Loss of CENP-F perturbs mitotic progression and influences the Spindly dependent retention of CENP-E. (a) Cumulative frequency plots of congression time, metaphase duration, and nuclear envelope breakdown-anaphase in HeLa-K, CENP-F-Mut1, and CENP-F-Mut2 cells visualized with 1 µM SiRDNA. (b) Video stills of anaphase eGFP-CENP-A–expressing cells treated with either control or CENP-F siRNA. Scale bar, 5 µm. (c) Images of HeLa-K or CENP-F-Mut2 cells labeled with 1 µM SiRDNA progressing though anaphase. Yellow arrows indicate an error.

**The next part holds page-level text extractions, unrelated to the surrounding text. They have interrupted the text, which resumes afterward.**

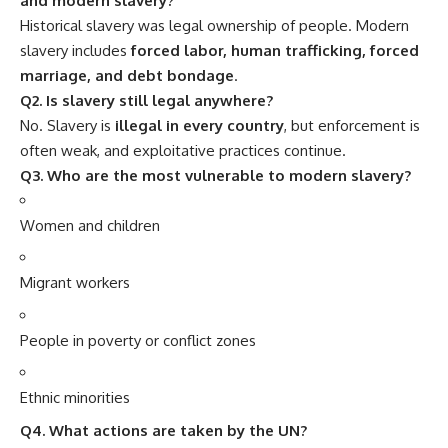
and modern slavery?
Historical slavery was legal ownership of people. Modern
slavery includes
forced labor, human trafficking, forced
marriage, and debt bondage
.
Q2. Is slavery still legal anywhere?
No. Slavery is
illegal in every country
, but enforcement is
often weak, and exploitative practices continue.
Q3. Who are the most vulnerable to modern slavery?
Women and children
Migrant workers
People in poverty or conflict zones
Ethnic minorities
Q4. What actions are taken by the UN?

Scale bar, 5 µm. (d) Quantification of anaphase kinetochore velocity in eGFP-CENP-A–expressing HeLa cells treated with control or CENP-F siRNA. Velocity measurements were taken from tracks of processive movement that lasted at least three time frames. (e) Quantification of anaphase error rates in HeLa-K, CENP-F-Mut1, and CENP-F-Mut2 cells. (f) Immunofluorescence microscopy images of HeLa-K cells treated with control or Spindly siRNA and stained with DAPI and antibodies against CENP-C and Spindly. Scale bar, 5 µm. (g) Quantification of kinetochore Spindly level relative to CENP-C in HeLa-K cells treated with control or Spindly siRNA. (h) Immunofluorescence microscopy images of HeLa-K, CENP-F-Mut1, and CENP-F-Mut2 cells treated with control or Spindly siRNA and stained with DAPI and antibodies against CENP-C and CENP-E. Scale bar, 5 µm. (i) Quantification of kinetochore CENP-E level relative to CENP-C in HeLa-K, CENP-F-Mut1, and CENP-F-Mut2 cells treated with control or Spindly siRNA. (j) Quantification of the number of unaligned chromosomes per half-spindle in HeLa-K, CENP-F-Mut1, and CENP-F-Mut2 cells treated with control or Spindly siRNA. In d, g, h, and i, boxes depict the median and first and third quartiles, and whiskers represent Q1 and Q3 ± 1.5× interquartile range.